[PROVIDED ENTRIES Boundary: Start]
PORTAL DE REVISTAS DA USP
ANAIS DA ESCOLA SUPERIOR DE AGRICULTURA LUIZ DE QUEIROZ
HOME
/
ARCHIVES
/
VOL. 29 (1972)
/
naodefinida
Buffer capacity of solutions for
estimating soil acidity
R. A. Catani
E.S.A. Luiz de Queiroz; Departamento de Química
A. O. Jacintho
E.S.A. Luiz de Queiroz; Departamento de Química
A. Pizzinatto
[PROVIDED ENTRIES Boundary: End]
[PROVIDED ENTRIES Boundary: Start]
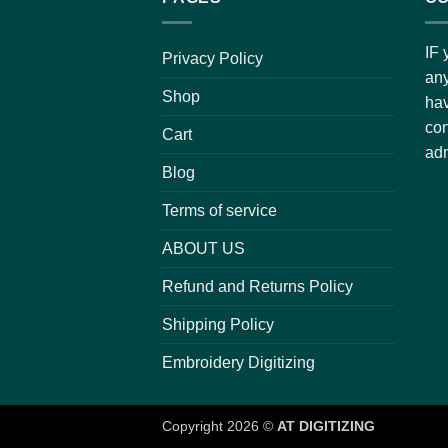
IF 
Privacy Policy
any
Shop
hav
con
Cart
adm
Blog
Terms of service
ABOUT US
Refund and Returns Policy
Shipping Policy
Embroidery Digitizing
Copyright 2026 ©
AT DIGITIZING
[PROVIDED ENTRIES Boundary: End]
__EXERCISE INSTRUCTIONS__. Return, word for word, the lines of the data above from the line with "PORTAL DE REVISTAS DA USP" through the line with "A. Pizzinatto", inclusive.

__REPLY TO THE EXERCISE__.
PORTAL DE REVISTAS DA USP
ANAIS DA ESCOLA SUPERIOR DE AGRICULTURA LUIZ DE QUEIROZ
HOME
/
ARCHIVES
/
VOL. 29 (1972)
/
naodefinida
Buffer capacity of solutions for
estimating soil acidity
R. A. Catani
E.S.A. Luiz de Queiroz; Departamento de Química
A. O. Jacintho
E.S.A. Luiz de Queiroz; Departamento de Química
A. Pizzinatto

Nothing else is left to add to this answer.